··· EXTRACTED MATERIAL ···
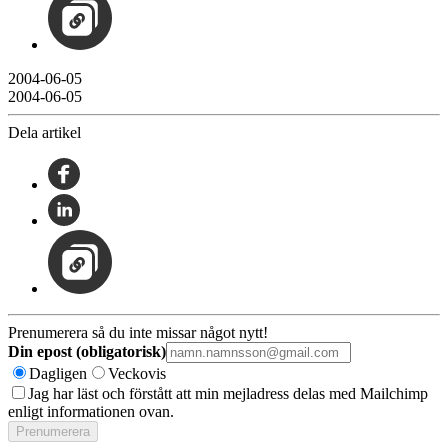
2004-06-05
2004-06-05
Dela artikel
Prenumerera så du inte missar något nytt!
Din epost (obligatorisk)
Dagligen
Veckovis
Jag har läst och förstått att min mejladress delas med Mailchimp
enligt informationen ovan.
···
··· EXTRACTED MATERIAL ···
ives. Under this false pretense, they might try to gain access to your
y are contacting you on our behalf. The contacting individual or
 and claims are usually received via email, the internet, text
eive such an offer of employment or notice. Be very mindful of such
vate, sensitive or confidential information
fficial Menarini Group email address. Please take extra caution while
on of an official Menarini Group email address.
···
• [WORK INSTRUCTION]: Using the material above, work out how many lines hold the word "email". Reply with that number alone.

• [REPLY TO THE TASK]: 3